Industrial-Organizational (I-O) Psychology is...


the scientific study of how people function within work organizations. As a primarily applied subfield of psychology, I-O practitioners and researchers utilize the best in behavioral science techniques when addressing issues that matter to business organizations of all varieties. These issues include identifying and developing top talent within organizations, improving leadership and management effectiveness, assistant organizations through periods of change and challenge, improving performance appraisal/evaluation practices, understanding the interaction between personal and environmental factors at work, and improving and managing the occupational health and safety of workers in all industries (see for more details).




The mission of the industrial-organizational (I-O) psychology concentration is to provide students with the training necessary to pursue a variety of I-O related careers. These include, but are not limited to, positions in human resources departments in work organizations (e.g. job analyst, testing specialist, trainer, compensation analyst, organizational development specialist, generalist), and human resource management consultant. In addition, the I-O program can be used as a preparation for the pursuit of doctoral training in I-O or related fields of study. As with any educational program, many graduates have found work in other fields based on some combination of their interests and circumstances.
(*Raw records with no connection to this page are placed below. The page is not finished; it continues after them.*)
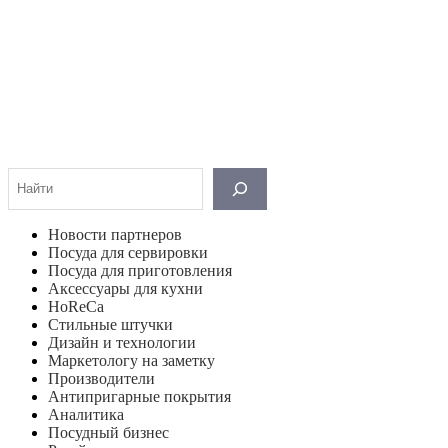
Поиск
Новости партнеров
Посуда для сервировки
Посуда для приготовления
Аксессуары для кухни
HoReCa
Стильные штучки
Дизайн и технологии
Маркетологу на заметку
Производители
Антипригарные покрытия
Аналитика
Посудный бизнес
The fundamental educational philosophy of the program is to train students to think in a logical and critical manner. This skill is useful to anybody in any endeavor. The curriculum is organized around specific core knowledge domains particular to I-O psychology. Two of these, the industrial domain and the organizational domain, are evident in the program label. The industrial domain includes content such as job analysis, selection, tests and measurements, and training. The organizational domain includes content such as work motivation, organizational development, culture, and conflict management. The third domain, research methodology, includes content such as univariate and multivariate statistical analysis, experimental design, survey research and scale construction. In summary, the I-O concentration promotes learning objectives that include critical reasoning, ability to apply and effectively share scientific knowledge in diverse situations, formal scientific methods and thinking, and advanced statistical analysis.